Knowing how to reason about “upweighting trajectories” when explicitly prompted or in narrow contexts of algorithmic implementation is not sufficient to conclude “people basically knew this perspective” (but it’s certainly evidence). See Outside the Laboratory:
Knowing “vanilla PG upweights trajectories”, and being able to explain the math—this is not enough to save someone from the rampant reward confusions. Certainly Yoshua Bengio could explain vanilla PG, and yet he goes on about how RL (almost certainly, IIRC) trains reward maximizers.
I personally disagree—although I think your list of alternative explanations is reasonable. If alignment theorists had been using this (simple and obvious-in-retrospect) “reward chisels circuits into the network” perspective, if they had really been using it and felt it deep within their bones, I think they would not have been particularly tempted by this family of mistakes.
What’s the difference between “Alice is falling victim to confusions/reasoning mistakes about X” and “Alice disagrees with me about X”?
I feel like using the former puts undue social pressure on observers to conclude that you’re right, and makes it less likely they correctly adjudicate between the perspectives.

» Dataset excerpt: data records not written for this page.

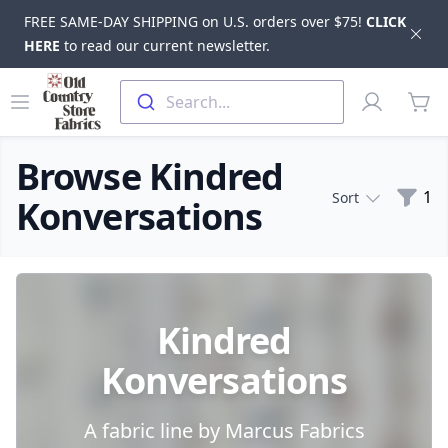
FREE SAME-DAY SHIPPING on U.S. orders over $75!
CLICK
Dis
HERE
to read our current newsletter.
Skip to main content
Old Country Store Fabrics
Open menu
Profile
Search...
items
Browse Kindred
Filte
1
Sort
Konversations
Products
Kindred
Konversations
A fabric line by Marcus Fabrics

(Perhaps you can empathise with me here, since arguably certain people taking this sort of tone is one of the reasons AI x-risk arguments have not always been vetted as carefully as they should!)
I suspect that, for Alex Turner, writing the former instead of the latter is a signal that he thinks he has identified the specific confusion/reasoning mistake his interlocutor is engaged in, likely as a result of having seen closely analogous arguments in the past from other people who turned out (or even admitted) to be confused about these matters after conversations with him.
Do you have a reference to the problematic argument that Yoshua Bengio makes?